Anecdotes about staff switching from regulating organisations to working for them crop up widely. Less clear is how revolving doors affect the public. One argument is that regulators join organisations they admire, and companies hire regulators to gain knowhow. On the other hand, there is suspicion that regulators with an eye on well-paid career opportunities may judge prospective employers leniently. A 2018 working paper by the National Bureau of Economic Research, which analysed 1m US patent applications, found examiners granted significantly more patents to organisations that later hired them. The researchers saw this as suggestive of “regulatory capture” — protecting the interests of regulated organisations — though not collusion.

Even a suspicion of cronyism can sow discord. “For people to believe outcomes are fair they have to believe the process by which they are achieved is fair,” says Blaine Landis, an assistant professor of organisational behaviour at UCL School of Management.  In other words, if an opaque process produces a good appointment then people will still cry foul, as arguably happened when the well-connected, but also able, venture capitalist Kate Bingham was made the unpaid head of the UK Vaccine Taskforce by prime minister Boris Johnson. But, if lack of transparency fuels allegations of underhand dealings, are there better alternatives?

To tackle systemic unfairness, Belitz suggests empowering a statutory body “to compel organisations to engage in confidential mediation”. Focused on achieving fair and proportionate settlements, the body would probe organisational culture and, where there were problems, call for improvements.

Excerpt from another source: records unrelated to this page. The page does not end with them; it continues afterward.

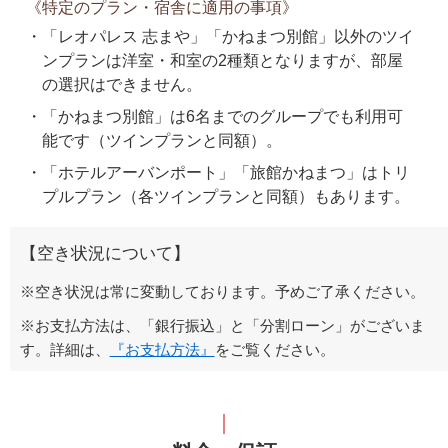
《特定のプラン・宿舎に適用の事項》
「レオパレス 志まや」「かねまつ別館」以外のツイ
ンプランは洋室・和室の2種類となりますが、部屋
の選択はできません。
「かねまつ別館」は6名までのグループでも利用可
能です（ツインプランと同額）。
「ホテルアーバンポート」「旅館かねまつ」はトリ
プルプラン（各ツインプランと同額）もあります。
【空き状況について】
※空き状況は常に変動しております。予めご了承ください。
※お支払方法は、「銀行振込」と「分割ローン」がございま
す。詳細は、
『お支払方法』
をご覧ください。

That could make sense. As Petersen puts it, “when we know others will be able to scrutinise our work, we feel more motivated to fight our biases”. 

For public bodies, the best scrutineers could be the public itself, suggests Turner who argues for appointing patients to healthcare boards as non-executive directors. Management insiders would no doubt grumble. But, with mentoring and support, lack of experience need not be a bar. It might even be an asset that changes how decisions are made. “Some of the things said in board meetings simply wouldn’t be said if patients whose lives depend on services were present,” he says. “Boards would have to think much more carefully about what they’re saying and planning — it would bring something extra to the table.”